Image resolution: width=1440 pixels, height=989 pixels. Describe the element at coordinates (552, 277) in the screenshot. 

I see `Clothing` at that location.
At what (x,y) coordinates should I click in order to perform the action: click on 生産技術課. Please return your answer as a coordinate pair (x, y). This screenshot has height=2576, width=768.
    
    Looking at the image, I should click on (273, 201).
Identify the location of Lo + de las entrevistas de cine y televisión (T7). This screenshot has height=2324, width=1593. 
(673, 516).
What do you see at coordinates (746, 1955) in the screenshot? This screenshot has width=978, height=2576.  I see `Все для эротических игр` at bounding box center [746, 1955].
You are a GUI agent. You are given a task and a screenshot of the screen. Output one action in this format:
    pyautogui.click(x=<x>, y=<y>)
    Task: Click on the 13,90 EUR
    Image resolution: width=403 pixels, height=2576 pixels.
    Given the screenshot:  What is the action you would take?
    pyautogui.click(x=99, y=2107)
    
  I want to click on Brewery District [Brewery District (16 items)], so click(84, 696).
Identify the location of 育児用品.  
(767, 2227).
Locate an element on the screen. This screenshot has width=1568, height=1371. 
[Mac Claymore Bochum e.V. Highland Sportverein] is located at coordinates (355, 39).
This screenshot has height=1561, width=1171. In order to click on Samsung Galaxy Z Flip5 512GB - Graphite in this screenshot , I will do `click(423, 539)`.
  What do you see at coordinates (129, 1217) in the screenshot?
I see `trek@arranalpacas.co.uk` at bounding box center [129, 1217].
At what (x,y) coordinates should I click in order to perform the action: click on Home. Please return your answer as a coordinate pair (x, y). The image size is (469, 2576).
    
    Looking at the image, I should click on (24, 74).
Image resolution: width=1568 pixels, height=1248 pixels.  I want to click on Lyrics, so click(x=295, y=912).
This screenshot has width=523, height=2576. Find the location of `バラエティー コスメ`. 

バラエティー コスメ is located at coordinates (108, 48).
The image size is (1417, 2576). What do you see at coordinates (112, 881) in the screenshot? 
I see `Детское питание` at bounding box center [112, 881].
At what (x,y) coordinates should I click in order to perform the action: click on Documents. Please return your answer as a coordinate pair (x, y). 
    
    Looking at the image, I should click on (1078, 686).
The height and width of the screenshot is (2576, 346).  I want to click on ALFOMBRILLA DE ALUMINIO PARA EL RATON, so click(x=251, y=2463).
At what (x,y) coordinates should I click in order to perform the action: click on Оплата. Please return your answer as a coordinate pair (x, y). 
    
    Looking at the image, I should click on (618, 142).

## Task item
Set the entries down again precisely as they were given.

## Result of this task
Image resolution: width=1440 pixels, height=989 pixels. Describe the element at coordinates (552, 277) in the screenshot. 

I see `Clothing` at that location.
At what (x,y) coordinates should I click in order to perform the action: click on 生産技術課. Please return your answer as a coordinate pair (x, y). This screenshot has height=2576, width=768.
    
    Looking at the image, I should click on (273, 201).
Identify the location of Lo + de las entrevistas de cine y televisión (T7). This screenshot has height=2324, width=1593. 
(673, 516).
What do you see at coordinates (746, 1955) in the screenshot? This screenshot has width=978, height=2576.  I see `Все для эротических игр` at bounding box center [746, 1955].
You are a GUI agent. You are given a task and a screenshot of the screen. Output one action in this format:
    pyautogui.click(x=<x>, y=<y>)
    Task: Click on the 13,90 EUR
    Image resolution: width=403 pixels, height=2576 pixels.
    Given the screenshot:  What is the action you would take?
    pyautogui.click(x=99, y=2107)
    
  I want to click on Brewery District [Brewery District (16 items)], so click(84, 696).
Identify the location of 育児用品.  
(767, 2227).
Locate an element on the screen. This screenshot has width=1568, height=1371. 
[Mac Claymore Bochum e.V. Highland Sportverein] is located at coordinates (355, 39).
This screenshot has height=1561, width=1171. In order to click on Samsung Galaxy Z Flip5 512GB - Graphite in this screenshot , I will do `click(423, 539)`.
  What do you see at coordinates (129, 1217) in the screenshot?
I see `trek@arranalpacas.co.uk` at bounding box center [129, 1217].
At what (x,y) coordinates should I click in order to perform the action: click on Home. Please return your answer as a coordinate pair (x, y). The image size is (469, 2576).
    
    Looking at the image, I should click on (24, 74).
Image resolution: width=1568 pixels, height=1248 pixels.  I want to click on Lyrics, so click(x=295, y=912).
This screenshot has width=523, height=2576. Find the location of `バラエティー コスメ`. 

バラエティー コスメ is located at coordinates (108, 48).
The image size is (1417, 2576). What do you see at coordinates (112, 881) in the screenshot? 
I see `Детское питание` at bounding box center [112, 881].
At what (x,y) coordinates should I click in order to perform the action: click on Documents. Please return your answer as a coordinate pair (x, y). 
    
    Looking at the image, I should click on (1078, 686).
The height and width of the screenshot is (2576, 346).  I want to click on ALFOMBRILLA DE ALUMINIO PARA EL RATON, so click(x=251, y=2463).
At what (x,y) coordinates should I click in order to perform the action: click on Оплата. Please return your answer as a coordinate pair (x, y). 
    
    Looking at the image, I should click on (618, 142).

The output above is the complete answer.